Once the line containing "Ваш e-mail (обязательно)" is found, set down that line and each one after it exactly, through the end of the entries.

++++ GIVEN DATA

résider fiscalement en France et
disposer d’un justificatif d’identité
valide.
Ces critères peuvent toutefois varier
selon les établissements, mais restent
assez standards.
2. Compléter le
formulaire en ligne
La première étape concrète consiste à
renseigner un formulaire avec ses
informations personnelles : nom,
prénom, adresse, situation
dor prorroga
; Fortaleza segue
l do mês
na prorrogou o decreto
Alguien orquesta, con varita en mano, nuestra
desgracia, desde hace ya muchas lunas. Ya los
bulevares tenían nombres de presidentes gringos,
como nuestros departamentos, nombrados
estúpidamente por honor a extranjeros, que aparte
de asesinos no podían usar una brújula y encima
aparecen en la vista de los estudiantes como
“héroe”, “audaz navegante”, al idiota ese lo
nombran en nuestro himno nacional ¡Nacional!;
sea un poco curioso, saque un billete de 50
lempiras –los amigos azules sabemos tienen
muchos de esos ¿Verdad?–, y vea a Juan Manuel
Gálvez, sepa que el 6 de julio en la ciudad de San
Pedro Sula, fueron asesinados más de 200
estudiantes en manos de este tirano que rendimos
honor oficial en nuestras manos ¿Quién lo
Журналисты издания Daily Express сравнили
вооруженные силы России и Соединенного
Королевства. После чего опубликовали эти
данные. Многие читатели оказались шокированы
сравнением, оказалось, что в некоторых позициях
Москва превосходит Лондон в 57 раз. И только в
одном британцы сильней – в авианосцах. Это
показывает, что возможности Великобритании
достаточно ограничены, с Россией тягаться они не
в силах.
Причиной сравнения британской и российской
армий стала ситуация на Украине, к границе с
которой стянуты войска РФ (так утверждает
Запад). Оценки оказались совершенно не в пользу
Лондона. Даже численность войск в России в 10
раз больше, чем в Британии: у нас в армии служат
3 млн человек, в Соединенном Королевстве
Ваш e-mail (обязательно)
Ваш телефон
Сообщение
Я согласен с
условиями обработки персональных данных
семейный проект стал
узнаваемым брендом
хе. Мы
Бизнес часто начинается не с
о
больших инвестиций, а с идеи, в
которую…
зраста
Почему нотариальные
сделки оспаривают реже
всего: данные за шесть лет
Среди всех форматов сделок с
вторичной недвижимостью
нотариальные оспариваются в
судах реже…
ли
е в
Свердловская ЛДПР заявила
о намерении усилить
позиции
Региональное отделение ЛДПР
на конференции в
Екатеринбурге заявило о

++++++++

**SOLUTION TO THIS PROBLEM:**
Ваш e-mail (обязательно)
Ваш телефон
Сообщение
Я согласен с
условиями обработки персональных данных
семейный проект стал
узнаваемым брендом
хе. Мы
Бизнес часто начинается не с
о
больших инвестиций, а с идеи, в
которую…
зраста
Почему нотариальные
сделки оспаривают реже
всего: данные за шесть лет
Среди всех форматов сделок с
вторичной недвижимостью
нотариальные оспариваются в
судах реже…
ли
е в
Свердловская ЛДПР заявила
о намерении усилить
позиции
Региональное отделение ЛДПР
на конференции в
Екатеринбурге заявило о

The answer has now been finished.